Antefatto: lo scorso 28 giugno, la presidente della Camera, Laura Boldrini, ha ricevuto il segretario della Fiom, Maurizio Landini, e una delegazione di lavoratori della Fiat. L’incontro ha spinto l’amministratore delegato del Lingotto, Sergio Marchionne, a contattare tempestivamente la terza carica dello Stato per invitarla a visitare lo stabilimento Fiat in Val di Sangro. “Precedenti impegni istituzionali non mi consentiranno di accogliere l’invito”, ha risposto ieri la Boldrini con una lettera resa pubblica, nella quale non ha lesinato oblique “stoccate” al manager italo-canadese.

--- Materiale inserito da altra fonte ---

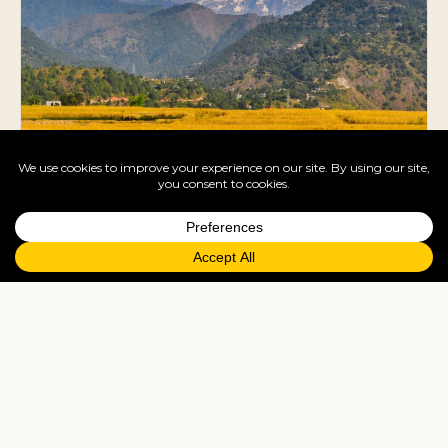
Pokhara
Lakeside Annapurna gateway — Phewa Lake
boating, paragliding off Sarangkot, the World Peace
Pagoda, trekking start-point.
Cruises
Nepal is landlocked — no cruise port. Many
travellers combine Nepal as a pre/post stay with an
India cruise (Mumbai or Cochin).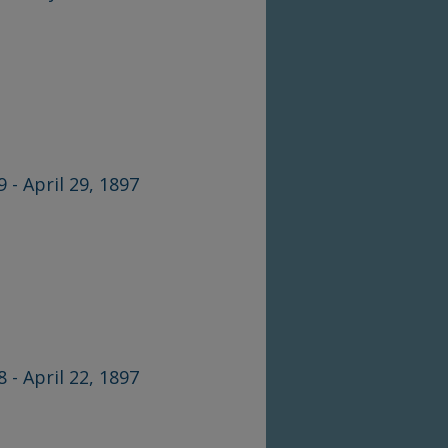
9 - April 29, 1897
8 - April 22, 1897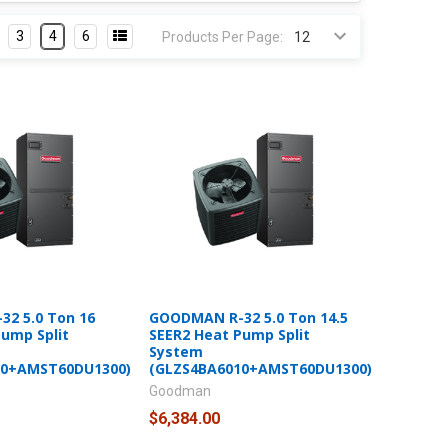
3
4
6
Products Per Page:
2 5.0 Ton 16
GOODMAN R-32 5.0 Ton 14.5
Pump Split
SEER2 Heat Pump Split
System
10+AMST60DU1300)
(GLZS4BA6010+AMST60DU1300)
Goodman
$6,384.00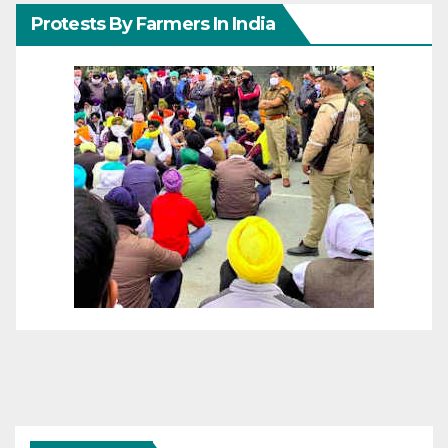
Protests By Farmers In India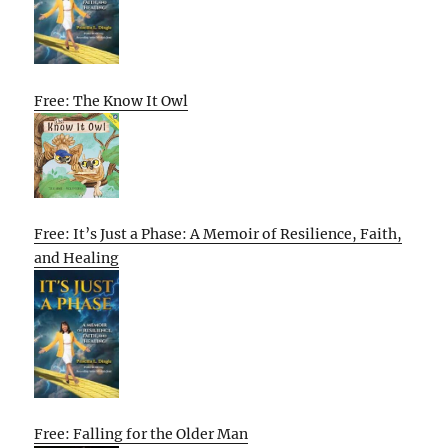
Free: The Know It Owl
Free: It’s Just a Phase: A Memoir of Resilience, Faith,
and Healing
Free: Falling for the Older Man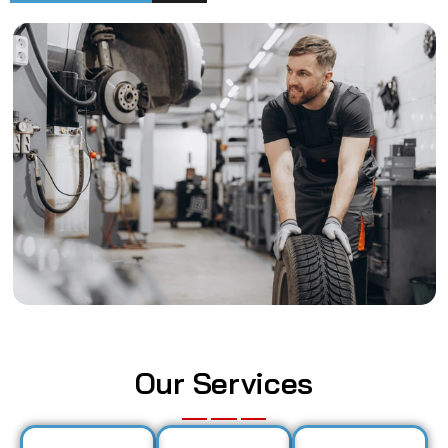
Our Services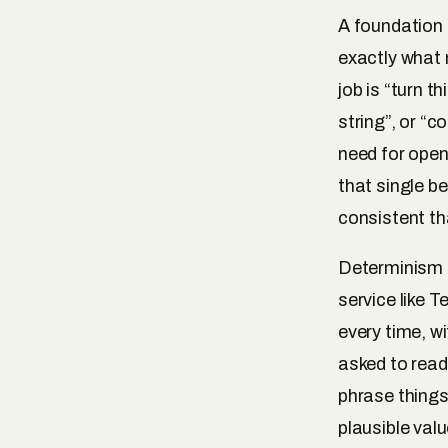
A foundation 
exactly what 
job is “turn t
string”, or “c
need for open
that single be
consistent th
Determinism i
service like 
every time, w
asked to read
phrase things 
plausible val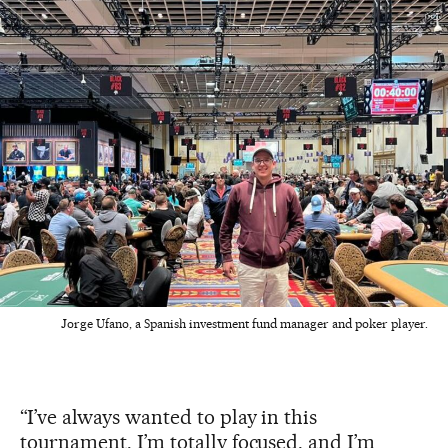
Jorge Ufano, a Spanish investment fund manager and poker player.
“I’ve always wanted to play in this
tournament. I’m totally focused, and I’m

Nella missiva inoltrata a Marchionne, la presidente della Camera è partita dalla drammatica situazione nazionale: “Per ogni fabbrica che chiude e per ogni impresa che trasferisce la produzione all’estero – ha osservato – centinaia di famiglie precipitano nel disagio sociale e il nostro sistema economico diventa più povero e più debole nella competizione internazionale”. “Siamo consapevoli che bisogna invertire quanto prima questa tendenza – ha sottolineato la Boldrini – e ognuno di noi può fare qualcosa di utile. La politica, certamente, ma anche il mondo sindacale e quello imprenditoriale. Tutti – ha scritto la terza carica dello Stato – siamo chiamati a sfide nuove”.
“Lei concorderà che le vecchie ricette hanno fallito e che ne servono di nuove – ha continuato nella lettera inviata a Marchionne – Affinché il nostro Paese possa tornare competitivo, è necessario percorrere la via della ricerca, della cultura e dell’innovazione, tanto dei prodotti quanto dei processi. Una via che non è affatto in contraddizione con il dialogo sociale e con costruttive relazioni industriali: non sarà certo nella gara al ribasso sui diritti e sul costo del lavoro – ha evidenziato la presidente della Camera – che potremo avviare la ripresa”.
Le parole fermate sulla carta da Laura Boldrini sono state lette da molti come un’obliqua critica alle politiche industriali promosse dall’ad del Lingotto, che ha spesso ingaggiato “bracci di ferro” particolarmente duri con le sigle sindacali (Fiom in primis). Da qui il sospetto che quella dei “precedenti impegni istituzionali” altro non sia se non la scusa a cui la “vendoliana” si sarebbe aggrappata per evitare l’incontro con Sergio Marchionne.